Data for processing:
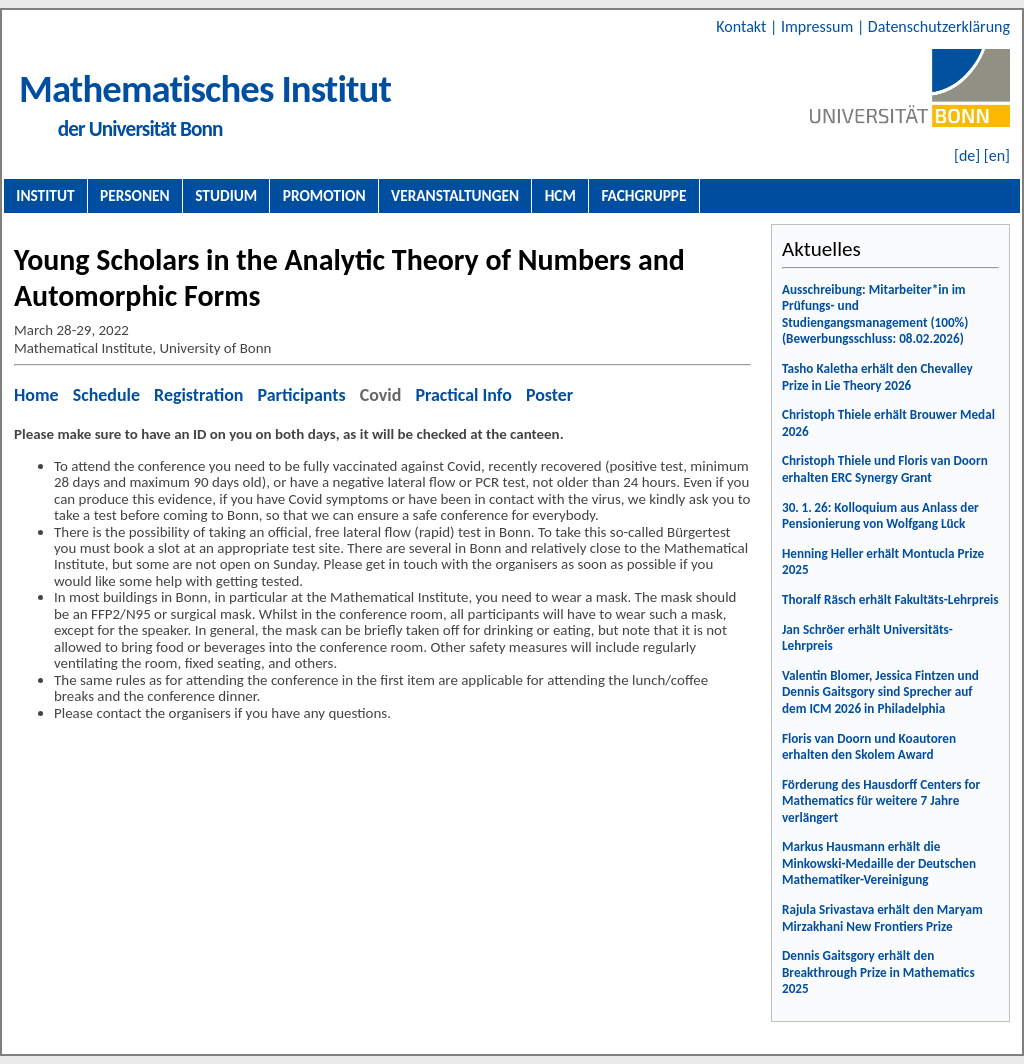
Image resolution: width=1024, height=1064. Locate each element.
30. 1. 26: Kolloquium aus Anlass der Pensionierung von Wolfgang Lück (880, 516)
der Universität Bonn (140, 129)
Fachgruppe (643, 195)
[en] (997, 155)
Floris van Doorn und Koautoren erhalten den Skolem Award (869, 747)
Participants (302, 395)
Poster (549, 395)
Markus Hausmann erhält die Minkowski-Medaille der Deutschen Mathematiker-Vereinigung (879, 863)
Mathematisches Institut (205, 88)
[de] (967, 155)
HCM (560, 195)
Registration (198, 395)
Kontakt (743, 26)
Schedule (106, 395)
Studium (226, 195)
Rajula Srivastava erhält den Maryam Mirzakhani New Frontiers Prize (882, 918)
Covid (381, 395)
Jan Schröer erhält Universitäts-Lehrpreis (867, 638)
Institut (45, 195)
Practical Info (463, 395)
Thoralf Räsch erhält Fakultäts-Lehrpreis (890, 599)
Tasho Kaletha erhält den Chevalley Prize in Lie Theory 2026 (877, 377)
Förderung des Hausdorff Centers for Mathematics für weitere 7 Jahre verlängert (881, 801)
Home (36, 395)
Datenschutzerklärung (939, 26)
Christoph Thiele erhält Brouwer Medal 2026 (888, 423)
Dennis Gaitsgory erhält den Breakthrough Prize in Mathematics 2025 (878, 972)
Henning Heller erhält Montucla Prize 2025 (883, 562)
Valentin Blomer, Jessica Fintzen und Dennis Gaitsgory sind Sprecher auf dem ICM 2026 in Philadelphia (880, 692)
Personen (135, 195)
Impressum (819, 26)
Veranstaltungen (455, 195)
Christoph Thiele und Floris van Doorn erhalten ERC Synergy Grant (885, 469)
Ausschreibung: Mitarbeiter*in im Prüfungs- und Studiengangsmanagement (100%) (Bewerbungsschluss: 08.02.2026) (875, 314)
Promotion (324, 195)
* * *
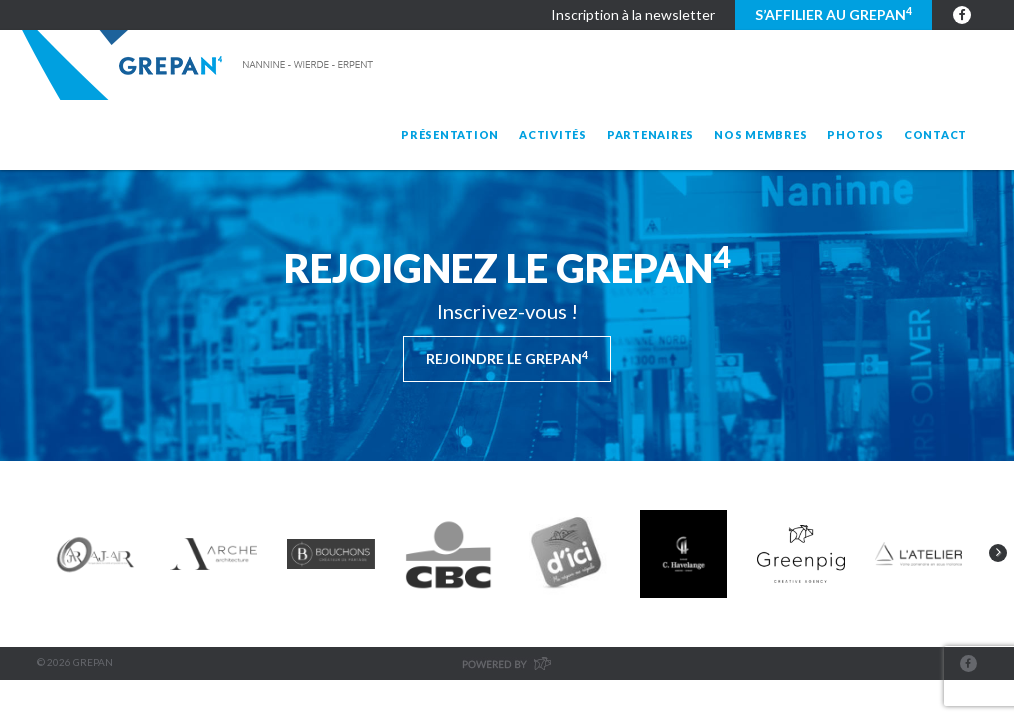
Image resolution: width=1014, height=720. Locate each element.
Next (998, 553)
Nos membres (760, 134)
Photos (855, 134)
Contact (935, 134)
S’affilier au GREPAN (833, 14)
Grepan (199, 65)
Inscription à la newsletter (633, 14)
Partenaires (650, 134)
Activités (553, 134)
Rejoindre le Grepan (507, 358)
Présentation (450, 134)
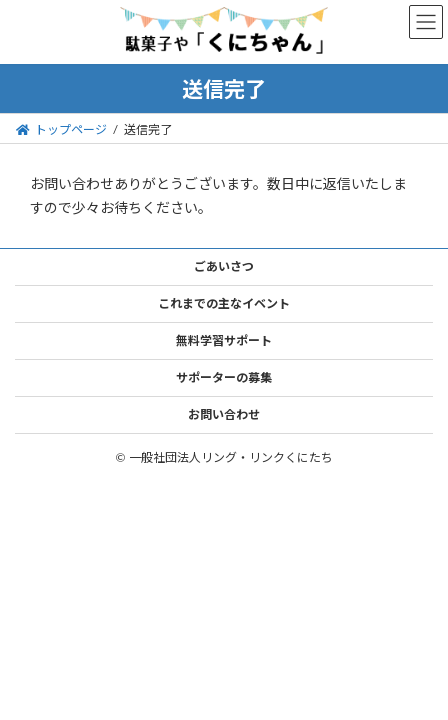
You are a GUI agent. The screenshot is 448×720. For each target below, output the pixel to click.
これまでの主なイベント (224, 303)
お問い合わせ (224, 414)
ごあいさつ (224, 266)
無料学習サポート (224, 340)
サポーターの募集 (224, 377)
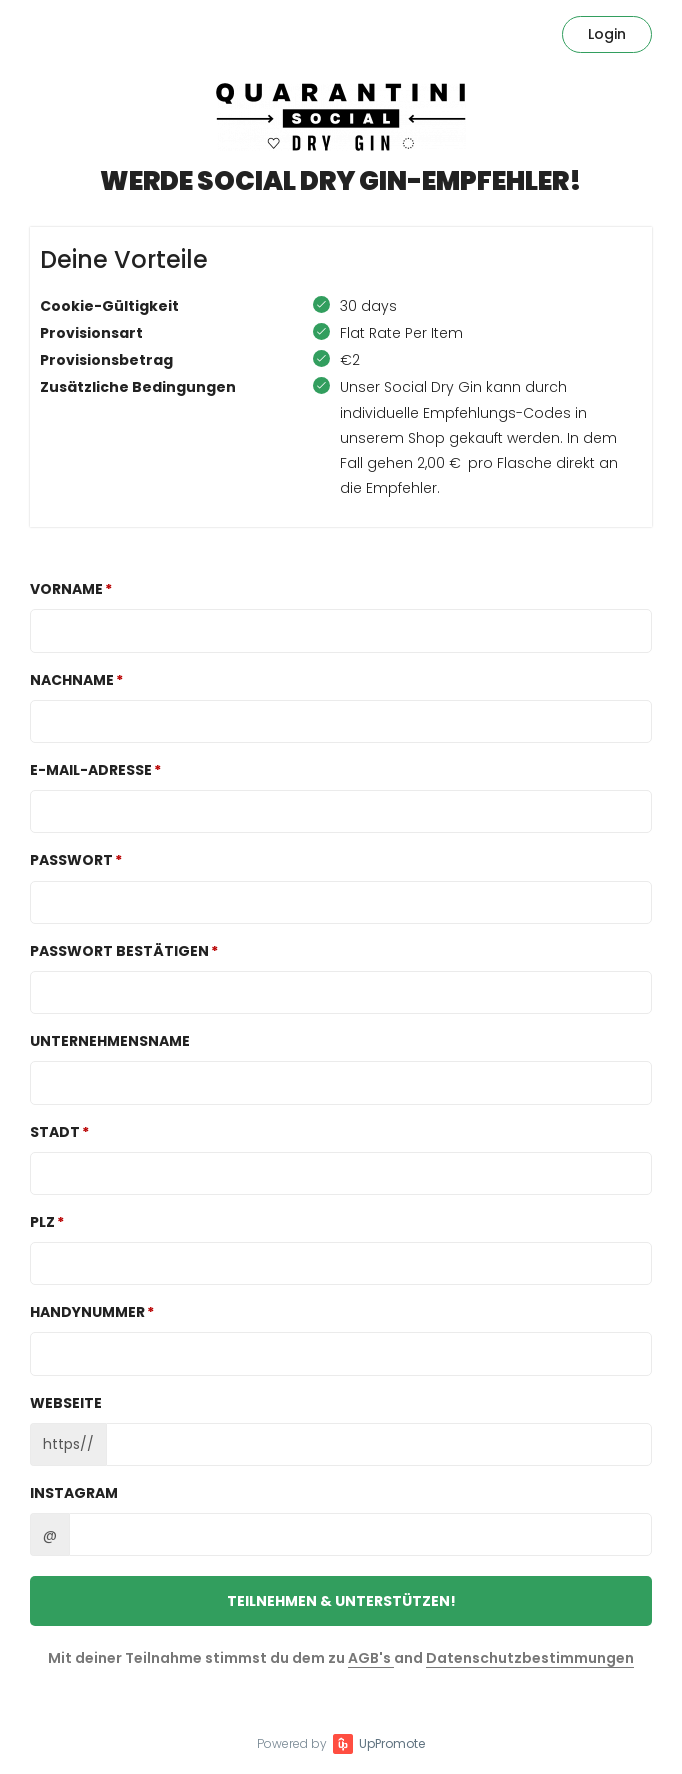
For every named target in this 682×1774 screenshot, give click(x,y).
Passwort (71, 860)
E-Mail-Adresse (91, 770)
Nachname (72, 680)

Requirement:
In which lines of the material above does the string "resolution" occur? Copy them all.

Answer box:
Image resolution: width=1024, height=1064. Locate each element.
Image resolution: width=1014, height=720. Locate each element.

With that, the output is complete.